Que dizer dessa dramaturgia, toda ela voltada para a descrição de aberrações sexuais e de suas trágicas conseqüências? Para alguns críticos, trata-se de um sub-teatro, pois é evidente a apelação à grande massa do público, que encontra prazer em ver representados no palco os desejos inconfessáveis do seu subconsciente. O sentimento edipiano, as anomalias psíquicas, as cenas violentas de sexo e de morte não deixam de ter seu fascínio para uma ampla camada de espectadores ou de leitores. Mas, e a arte dramática, onde ela fica? Além da perfeita estrutura de algumas peças, o grande mérito de Nélson Rodrigues reside principalmente na renovação da linguagem teatral. A fala de suas personagens é límpida, colhida nas fontes populares de bairros, de bares, de estádios, sem rodeios e sem retórica, direta e telegráfica. Mesmo suas metáforas, as mais irreverentes, são transparentes, facilmente assimiláveis, a ponto de tornar-se rapidamente patrimônio da linguagem comum. Além da citada em epígrafe, outras expressões suas se tornaram famosas por denunciarem o conformismo político, ético e estético: "todo óbvio é ululante", "Deus me livre de ser inteligente", "o gênio é impróprio para qualquer ambiente, seja sarau ou velório, boteco ou farmácia".

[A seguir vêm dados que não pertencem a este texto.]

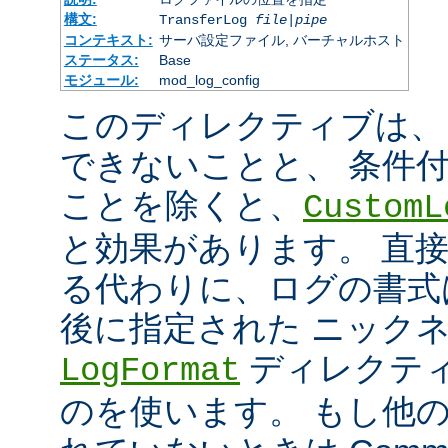
構文:
TransferLog
file
|
pipe
コンテキスト:
サーバ設定ファイル, バーチャルホスト
ステータス:
Base
モジュール:
mod_log_config
このディレクティブは、
できないことと、 条件
ことを除くと、
CustomL
と効果があります。 直
る代わりに、ログの書式
後に指定された ニック
ディレクティ
LogFormat
のを使います。 もし他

Enfim, o Teatro de Nélson Rodrigues é mais populista do que moralista, pois a catarse que pretenderia estimular nos espectadores pela representação de vergonhosas taras hereditárias fica prejudicada pelo determinismo psicológico de suas personagens, ainda herança da concepção naturalista da existência humana, que anula o poder do livre-arbítrio. A própria repetição da mesma temática em várias peças acusa o caráter popular da sua dramaturgia. E ele tem consciência disso quando escreve: "para se fazer entender, você precisa repetir uma mesma idéia até cansar. Por mais óbvia que seja". Nelson Rodrigues adquiriu grande popularidade pela adaptação das suas melhores peças para o cinema e a televisão.